Well, Americans won’t be walking in Europe! Not just because the worldwide pandemic makes travel dodgy – but because the EU has banned Americans. While European countries largely contained the coronavirus, as we know the U.S. did not. American (presidential) incompetence and recklessness allowed unnecessary and tragic COVID-19 infections. A bad situation, getting worse. Denial, lies, and obfuscation prove poor tools for virus fighting.
Exclusion from Europe is just one way American esteem has fallen in the world under this administration. Aside from other bad presidential moments – George Bush in Iraq comes to mind – Europeans always greeted us and our tourist ways with friendliness and curiosity. This, too, shall pass, and if one isn’t too old, travel will happen again – a new president and a controlled virus will encourage summertime in British gardens, hot nights in Italy, train rides through countrysides, and walks in Irish rain.
Ordinary days merge together in routine, but trips with walks leave indelible impressions. For a decade, with our increasingly complex family – first adding wives, then one child, then two, then three – memorable moments of stress and joy accompanied those trips. Selfishly I’d so hoped for more with all four grandchildren.
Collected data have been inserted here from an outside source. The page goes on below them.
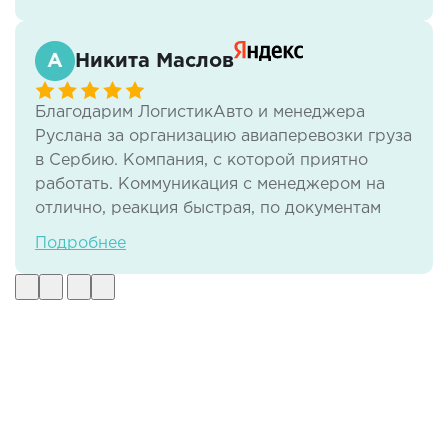
Никита Маслов
Благодарим ЛогистикАвто и менеджера
Руслана за организацию авиаперевозки груза
в Сербию. Компания, с которой приятно
работать. Коммуникация с менеджером на
отлично, реакция быстрая, по документам
тоже нет никаких проблем. И самое важное -
Подробнее
своевременная доставка груза в отличном
виде.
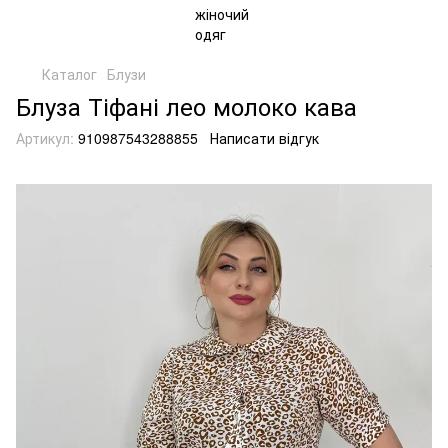
Каталог
Блузи
Блуза Тіфані лео молоко кава
Артикул:
910987543288855
Написати відгук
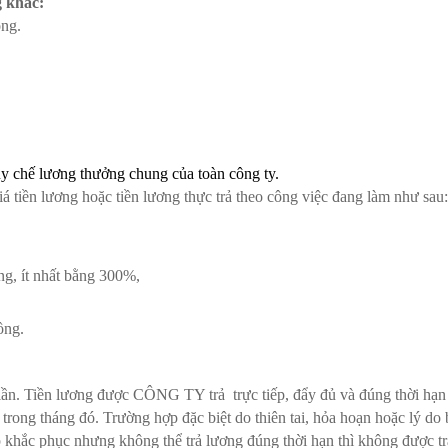
 khác:
ng.
 chế lương thưởng chung của toàn công ty.
á tiền lương hoặc tiền lương thực trả theo công việc đang làm như sau:
ng, ít nhất bằng 300%,
ồng.
lần. Tiền lương được CÔNG TY trả trực tiếp, đẩy đủ và đúng thời hạn
rong tháng đó. Trường hợp đặc biệt do thiên tai, hỏa hoạn hoặc lý do 
hắc phục nhưng không thể trả lương đúng thời hạn thì không được tr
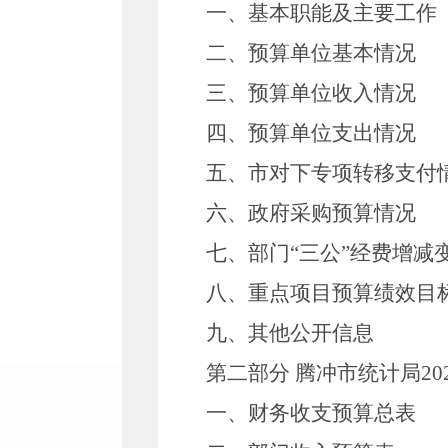
一、基本职能及主要工作
二、预算单位基本情况
三、预算单位收入情况
四、预算单位支出情况
五、市对下专项转移支付
六、政府采购预算情况
七、部门
“
三公
”
经费增减
八、重点项目预算绩效目
九、其他公开信息
第二部分
腾冲市统计局
20
一、财务收支预算总表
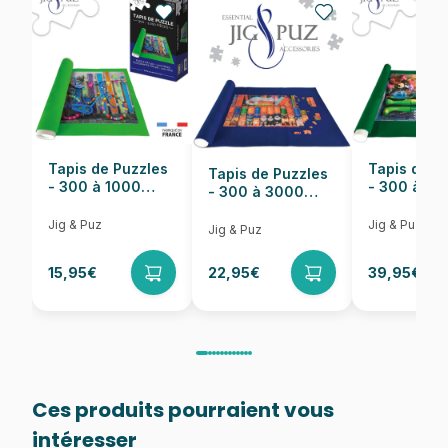
EAN
689196511165
Nombre de pièces
1000 pièces
Dimensions
59 x 59 cm
Tapis de Puzzles
Tapis de P
Tapis de Puzzles
- 300 à 1000
- 300 à 6
- 300 à 3000
pièces
pièces
Pièces
Jig & Puz
Jig & Puz
Jig & Puz
15,95€
22,95€
39,95€
Ces produits pourraient vous
intéresser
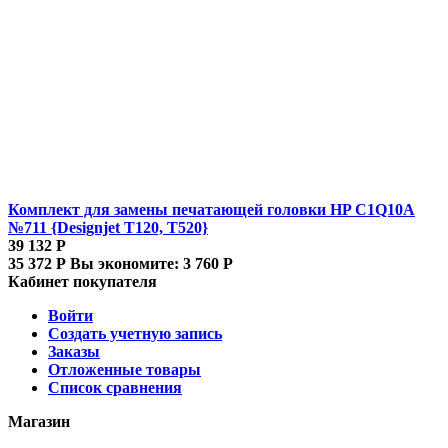
Комплект для замены печатающей головки HP C1Q10A
№711 {Designjet T120, T520}
39 132
Р
35 372
Р
Вы экономите:
3 760
Р
Кабинет покупателя
Войти
Создать учетную запись
Заказы
Отложенные товары
Список сравнения
Магазин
But meantime, in a treasured second life of travel – trip memories come on my daily walks this summer – footfalls as madeleines. My island walk has variety, and, in some form of compensatory thinking, invites remembering – stirred by my footsteps on pavement, outdoor café seating (lots of that now), and flower filled window boxes. Beside a body of water, I stop to gaze over the harbor as we might have stopped over a promontory and considered the valley below.
I climb hills, lots of hills, and down again through a new neighborhood catching glimpses of lived lives, lush gardens and inviting porches. I discover commuters’ connecting trails –– and a root-riddled path through a patch of woods, trees and undergrowth close, for a moment like a forest in an unknown place. I try to stop the internal fret and let my mind go – rainy days bring the sound of wind and rain flapping my hood, poles hitting the ground – and hot days, sun on my back walking up a hill, I expect vineyards instead of 50s ramblers and basketball hoops.
It works a little. I’m very grateful for all there is and all there was – but for sure, I’d rather be walking with Beowulf.